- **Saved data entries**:
═══

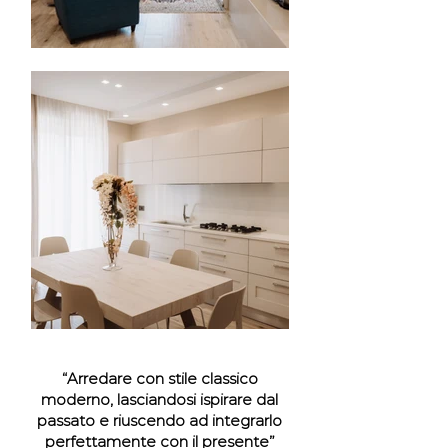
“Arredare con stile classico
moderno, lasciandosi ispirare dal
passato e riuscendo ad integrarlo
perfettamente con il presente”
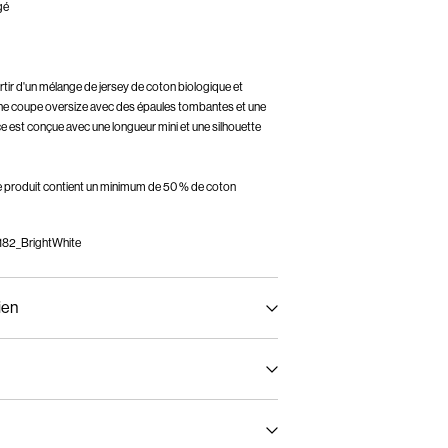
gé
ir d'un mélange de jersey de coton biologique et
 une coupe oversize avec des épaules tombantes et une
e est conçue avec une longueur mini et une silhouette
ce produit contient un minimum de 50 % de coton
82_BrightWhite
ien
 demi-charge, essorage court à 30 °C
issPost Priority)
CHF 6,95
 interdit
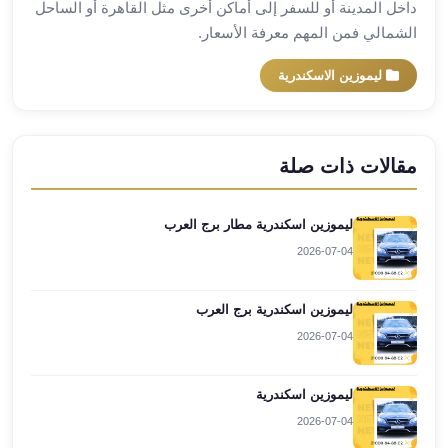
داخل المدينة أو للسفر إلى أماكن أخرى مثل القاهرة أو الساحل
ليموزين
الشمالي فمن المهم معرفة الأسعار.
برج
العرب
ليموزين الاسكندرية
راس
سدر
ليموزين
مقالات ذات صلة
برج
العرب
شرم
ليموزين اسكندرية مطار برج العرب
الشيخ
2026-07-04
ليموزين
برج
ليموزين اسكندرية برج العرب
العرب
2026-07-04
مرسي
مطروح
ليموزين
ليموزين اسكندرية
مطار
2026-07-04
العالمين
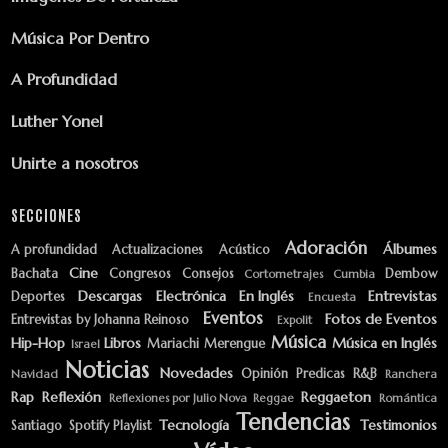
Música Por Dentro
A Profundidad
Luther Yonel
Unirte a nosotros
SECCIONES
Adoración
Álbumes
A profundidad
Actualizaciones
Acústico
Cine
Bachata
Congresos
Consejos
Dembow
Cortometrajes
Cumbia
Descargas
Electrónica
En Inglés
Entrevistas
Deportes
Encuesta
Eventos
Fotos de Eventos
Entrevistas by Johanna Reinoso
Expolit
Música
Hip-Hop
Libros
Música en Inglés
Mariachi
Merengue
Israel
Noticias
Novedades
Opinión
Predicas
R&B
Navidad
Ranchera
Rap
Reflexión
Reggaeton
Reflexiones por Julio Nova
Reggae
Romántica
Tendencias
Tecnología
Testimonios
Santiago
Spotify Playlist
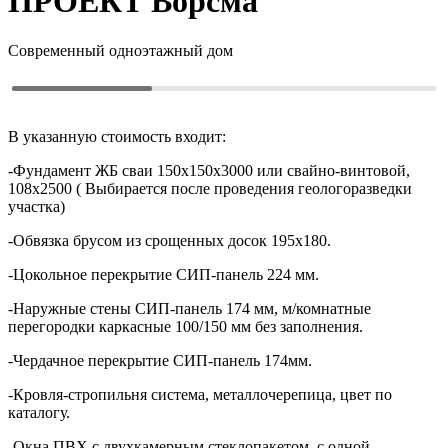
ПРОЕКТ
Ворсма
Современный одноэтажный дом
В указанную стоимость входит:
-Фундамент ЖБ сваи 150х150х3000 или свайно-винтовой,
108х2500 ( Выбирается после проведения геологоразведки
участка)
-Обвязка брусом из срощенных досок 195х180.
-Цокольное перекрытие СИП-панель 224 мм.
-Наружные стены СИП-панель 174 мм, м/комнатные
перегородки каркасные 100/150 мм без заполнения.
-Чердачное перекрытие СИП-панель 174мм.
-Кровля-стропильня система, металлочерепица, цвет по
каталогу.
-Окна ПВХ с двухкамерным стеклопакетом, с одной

═══

- **What to produce**: The data above needs to be retyped exactly, with the images left out.

- **Task response**:
“Arredare con stile classico
moderno, lasciandosi ispirare dal
passato e riuscendo ad integrarlo
perfettamente con il presente”
gé
ir d'un mélange de jersey de coton biologique et
 une coupe oversize avec des épaules tombantes et une
e est conçue avec une longueur mini et une silhouette
ce produit contient un minimum de 50 % de coton
82_BrightWhite
ien
 demi-charge, essorage court à 30 °C
issPost Priority)
CHF 6,95
 interdit
داخل المدينة أو للسفر إلى أماكن أخرى مثل القاهرة أو الساحل
ليموزين
الشمالي فمن المهم معرفة الأسعار.
برج
العرب
ليموزين الاسكندرية
راس
سدر
ليموزين
مقالات ذات صلة
برج
العرب
شرم
ليموزين اسكندرية مطار برج العرب
الشيخ
2026-07-04
ليموزين
برج
ليموزين اسكندرية برج العرب
العرب
2026-07-04
مرسي
مطروح
ليموزين
ليموزين اسكندرية
مطار
2026-07-04
العالمين
Música Por Dentro
A Profundidad
Luther Yonel
Unirte a nosotros
SECCIONES
Adoración
Álbumes
A profundidad
Actualizaciones
Acústico
Cine
Bachata
Congresos
Consejos
Dembow
Cortometrajes
Cumbia
Descargas
Electrónica
En Inglés
Entrevistas
Deportes
Encuesta
Eventos
Fotos de Eventos
Entrevistas by Johanna Reinoso
Expolit
Música
Hip-Hop
Libros
Música en Inglés
Mariachi
Merengue
Israel
Noticias
Novedades
Opinión
Predicas
R&B
Navidad
Ranchera
Rap
Reflexión
Reggaeton
Reflexiones por Julio Nova
Reggae
Romántica
Tendencias
Tecnología
Testimonios
Santiago
Spotify Playlist
ПРОЕКТ
Ворсма
Современный одноэтажный дом
В указанную стоимость входит:
-Фундамент ЖБ сваи 150х150х3000 или свайно-винтовой,
108х2500 ( Выбирается после проведения геологоразведки
участка)
-Обвязка брусом из срощенных досок 195х180.
-Цокольное перекрытие СИП-панель 224 мм.
-Наружные стены СИП-панель 174 мм, м/комнатные
перегородки каркасные 100/150 мм без заполнения.
-Чердачное перекрытие СИП-панель 174мм.
-Кровля-стропильня система, металлочерепица, цвет по
каталогу.
-Окна ПВХ с двухкамерным стеклопакетом, с одной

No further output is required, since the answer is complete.